AllWISE
===============================================================================

Getting the data
-------------------------------------------------------------------------------

See docs at IRSA.

https://irsa.ipac.caltech.edu/data/download/wise-allwise/

Challenges with this data set
-------------------------------------------------------------------------------

- The individual files are large, and so we want to use a chunked CSV reader.
- The rows are wide, so the chunked reader cannot read too many rows at once.
- The CSV files don't have a header, so we need to provide the column names and
  type hints to the reader.
- The numeric fields may be null, which is not directly supported by the 
  ``int64`` type in pandas, so we must use the nullable ``Int64`` type.
- Some fields are sparsely populated, and this can create type conversion issues.
  We use a schema parquet file to address these issues.

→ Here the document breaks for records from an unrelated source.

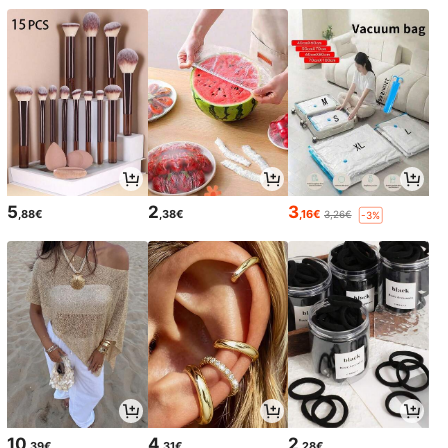
5
2
3
,88€
,38€
,16€
3,26€
-3%
10
4
2
,39€
,31€
,28€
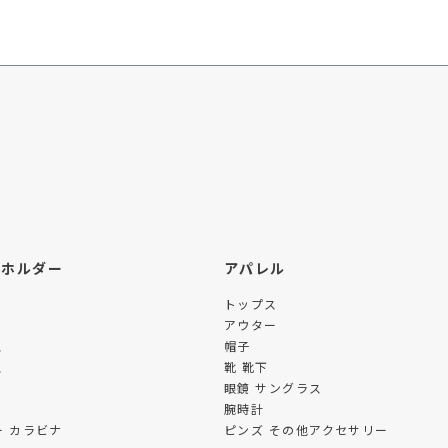
ーホルダー
アパレル
トップス
アウター
ス
帽子
ス
靴 靴下
眼鏡 サングラス
腕時計
 カラビナ
ピンズ その他アクセサリー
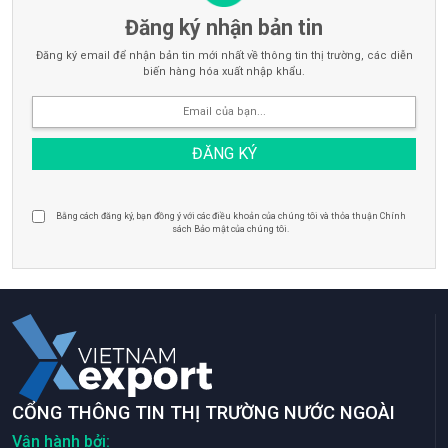
Đăng ký nhận bản tin
Đăng ký email để nhận bản tin mới nhất về thông tin thị trường, các diễn
biến hàng hóa xuất nhập khẩu.
Bằng cách đăng ký, bạn đồng ý với các điều khoản của chúng tôi và thỏa thuận Chính
sách Bảo mật của chúng tôi.
CỔNG THÔNG TIN THỊ TRƯỜNG NƯỚC NGOÀI
Vận hành bởi:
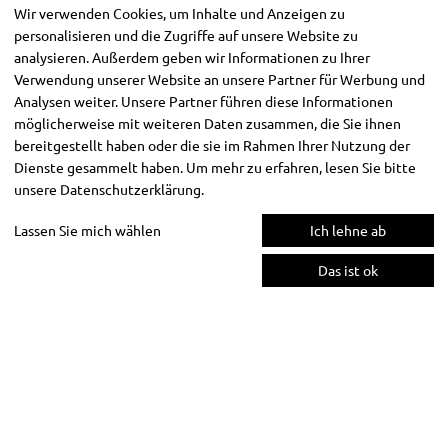
Wir verwenden Cookies, um Inhalte und Anzeigen zu
personalisieren und die Zugriffe auf unsere Website zu
analysieren. Außerdem geben wir Informationen zu Ihrer
Verwendung unserer Website an unsere Partner für Werbung und
Analysen weiter. Unsere Partner führen diese Informationen
möglicherweise mit weiteren Daten zusammen, die Sie ihnen
bereitgestellt haben oder die sie im Rahmen Ihrer Nutzung der
Dienste gesammelt haben. Um mehr zu erfahren, lesen Sie bitte
unsere
Datenschutzerklärung
.
Lassen Sie mich wählen
Ich lehne ab
Das ist ok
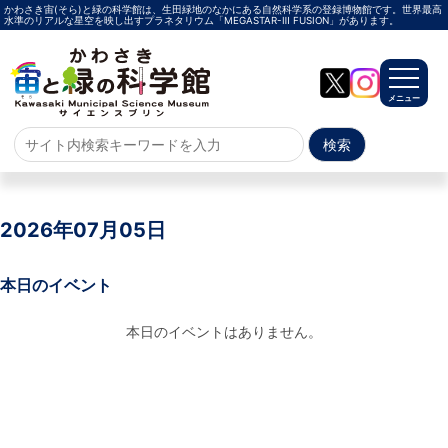
かわさき宙(そら)と緑の科学館は、生田緑地のなかにある自然科学系の登録博物館です。世界最高
水準のリアルな星空を映し出すプラネタリウム「MEGASTAR-Ⅲ FUSION」があります。
メニュー
ホーム
よくある質問
2026年07月05日
サイトマップ
本日のイベント
プラネタリウム
本日のイベントはありません。
メガスターご紹介
投影メニュー
投影時間・料金
プラネタリウム解説員
イベント
当日参加
事前申込
その他
施設案内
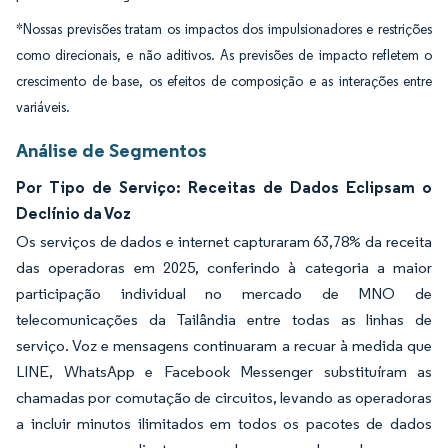
*Nossas previsões tratam os impactos dos impulsionadores e restrições
como direcionais, e não aditivos. As previsões de impacto refletem o
crescimento de base, os efeitos de composição e as interações entre
variáveis.
Análise de Segmentos
Por Tipo de Serviço: Receitas de Dados Eclipsam o
Declínio da Voz
Os serviços de dados e internet capturaram 63,78% da receita
das operadoras em 2025, conferindo à categoria a maior
participação individual no mercado de MNO de
telecomunicações da Tailândia entre todas as linhas de
serviço. Voz e mensagens continuaram a recuar à medida que
LINE, WhatsApp e Facebook Messenger substituíram as
chamadas por comutação de circuitos, levando as operadoras
a incluir minutos ilimitados em todos os pacotes de dados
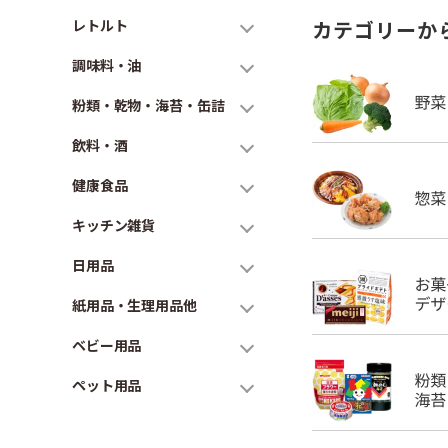
レトルト
カテゴリーか
調味料・油
粉類・乾物・海苔・缶詰
飲料・酒
健康食品
キッチン雑貨
日用品
紙用品・生理用品他
ベビー用品
ペット用品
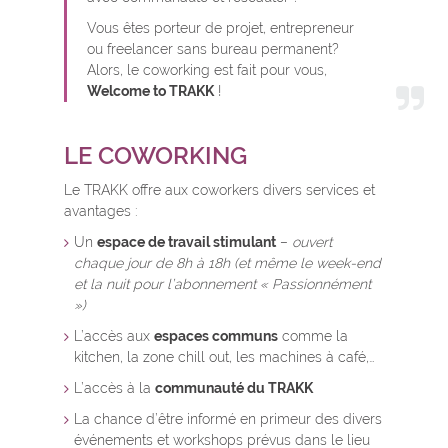
Vous êtes porteur de projet, entrepreneur
ou freelancer sans bureau permanent?
Alors, le coworking est fait pour vous,
Welcome to TRAKK
!
LE COWORKING
Le TRAKK offre aux coworkers divers services et
avantages :
Un
espace de travail stimulant
–
ouvert
chaque jour de 8h à 18h (et même le week-end
et la nuit pour l’abonnement « Passionnément
»)
L’accès aux
espaces communs
comme la
kitchen, la zone chill out, les machines à café,…
L’accès à la
communauté du TRAKK
La chance d’être informé en primeur des divers
événements et workshops prévus dans le lieu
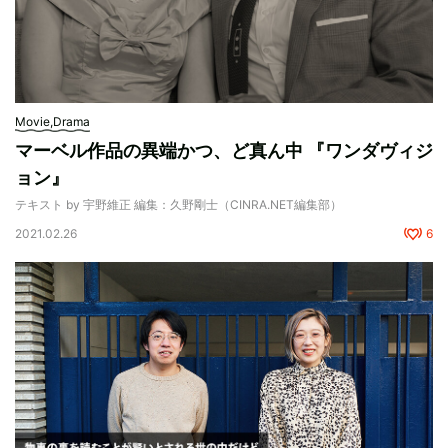
Movie,Drama
マーベル作品の異端かつ、ど真ん中 『ワンダヴィジ
ョン』
テキスト by 宇野維正 編集：久野剛士（CINRA.NET編集部）
2021.02.26
6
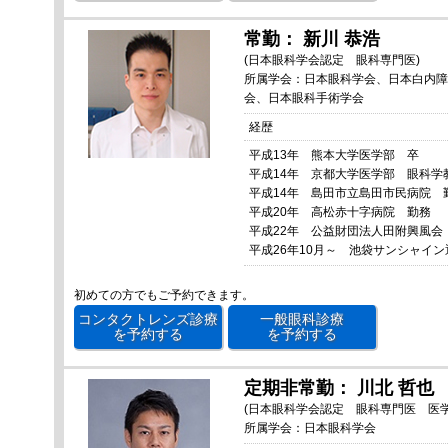
常勤： 新川 恭浩
(日本眼科学会認定 眼科専門医)
所属学会：日本眼科学会、日本白内障
会、日本眼科手術学会
経歴
平成13年 熊本大学医学部 卒
平成14年 京都大学医学部 眼科学
平成14年 島田市立島田市民病院 
平成20年 高松赤十字病院 勤務
平成22年 公益財団法人田附興風会
平成26年10月～ 池袋サンシャイン
初めての方でもご予約できます。
コンタクトレンズ診療
一般眼科診療
を予約する
を予約する
定期非常勤： 川北 哲也
(日本眼科学会認定 眼科専門医 医学
所属学会：日本眼科学会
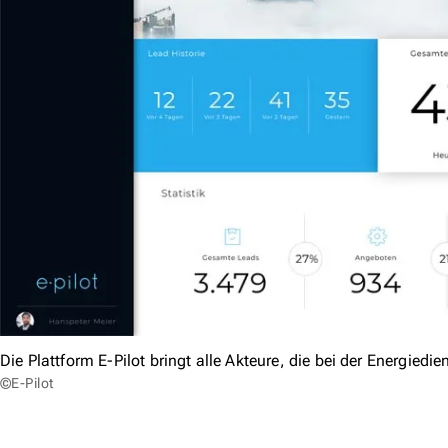
Die Plattform E-Pilot bringt alle Akteure, die bei der Energi
©E-Pilot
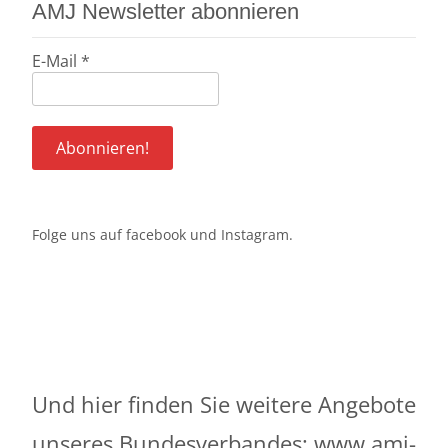
AMJ Newsletter abonnieren
E-Mail
*
Folge uns auf
facebook
und
Instagram
.
Und hier finden Sie weitere Angebote
unseres Bundesverbandes:
www.amj-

You can download our reference files, if you find that helpful:

- :download:`allwise_types</static/allwise_types.csv>` CSV file with names and types
- :download:`allwise_schema</static/allwise_schema.parquet>` column-level parquet metadata

Example import
-------------------------------------------------------------------------------

.. code-block:: python

    import pandas as pd

    import hats_import.pipeline as runner
    from hats_import.catalog.arguments import ImportArguments
    from hats_import.catalog.file_readers import CsvReader

    # Load the column names and types from a side file.
    type_frame = pd.read_csv("allwise_types.csv")
    type_map = dict(zip(type_frame["name"], type_frame["type"]))

    args = ImportArguments(
        output_artifact_name="allwise",
        input_path="/path/to/allwise/",
        file_reader=CsvReader(
            chunksize=250_000,
            header=None,
            sep="|",
            column_names=type_frame["name"].values.tolist(),
            type_map=type_map,
        ),
        use_schema_file="allwise_schema.parquet",
        ra_column="ra",
        dec_column="dec",
        sort_columns="source_id",
        pixel_threshold=1_000_000,
        highest_healpix_order=7,
        output_path="/path/to/catalogs/",
    )
    runner.pipeline(args)